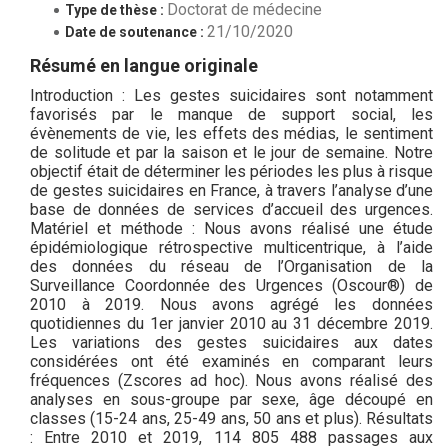
Doctorat de médecine
Type de thèse :
21/10/2020
Date de soutenance :
Résumé en langue originale
Introduction : Les gestes suicidaires sont notamment
favorisés par le manque de support social, les
évènements de vie, les effets des médias, le sentiment
de solitude et par la saison et le jour de semaine. Notre
objectif était de déterminer les périodes les plus à risque
de gestes suicidaires en France, à travers l’analyse d’une
base de données de services d’accueil des urgences.
Matériel et méthode : Nous avons réalisé une étude
épidémiologique rétrospective multicentrique, à l’aide
des données du réseau de l’Organisation de la
Surveillance Coordonnée des Urgences (Oscour®) de
2010 à 2019. Nous avons agrégé les données
quotidiennes du 1er janvier 2010 au 31 décembre 2019.
Les variations des gestes suicidaires aux dates
considérées ont été examinés en comparant leurs
fréquences (Zscores ad hoc). Nous avons réalisé des
analyses en sous-groupe par sexe, âge découpé en
classes (15-24 ans, 25-49 ans, 50 ans et plus). Résultats
: Entre 2010 et 2019, 114 805 488 passages aux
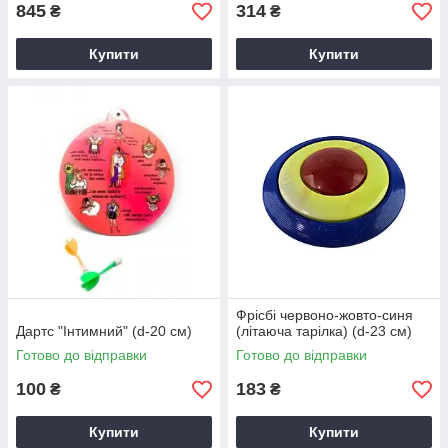
845
314
₴
₴
Купити
Купити
Фрісбі червоно-жовто-синя
Дартс "Інтимний" (d-20 см)
(літаюча тарілка) (d-23 см)
Готово до відправки
Готово до відправки
100
183
₴
₴
Купити
Купити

▶ [Problem statement]: Restate the full listing verbatim and drop every picture.

▶ [Solution for this problem]:
Doctorat de médecine
Type de thèse :
21/10/2020
Date de soutenance :
Résumé en langue originale
Introduction : Les gestes suicidaires sont notamment
favorisés par le manque de support social, les
évènements de vie, les effets des médias, le sentiment
de solitude et par la saison et le jour de semaine. Notre
objectif était de déterminer les périodes les plus à risque
de gestes suicidaires en France, à travers l’analyse d’une
base de données de services d’accueil des urgences.
Matériel et méthode : Nous avons réalisé une étude
épidémiologique rétrospective multicentrique, à l’aide
des données du réseau de l’Organisation de la
Surveillance Coordonnée des Urgences (Oscour®) de
2010 à 2019. Nous avons agrégé les données
quotidiennes du 1er janvier 2010 au 31 décembre 2019.
Les variations des gestes suicidaires aux dates
considérées ont été examinés en comparant leurs
fréquences (Zscores ad hoc). Nous avons réalisé des
analyses en sous-groupe par sexe, âge découpé en
classes (15-24 ans, 25-49 ans, 50 ans et plus). Résultats
: Entre 2010 et 2019, 114 805 488 passages aux
845
314
₴
₴
Купити
Купити
Фрісбі червоно-жовто-синя
Дартс "Інтимний" (d-20 см)
(літаюча тарілка) (d-23 см)
Готово до відправки
Готово до відправки
100
183
₴
₴
Купити
Купити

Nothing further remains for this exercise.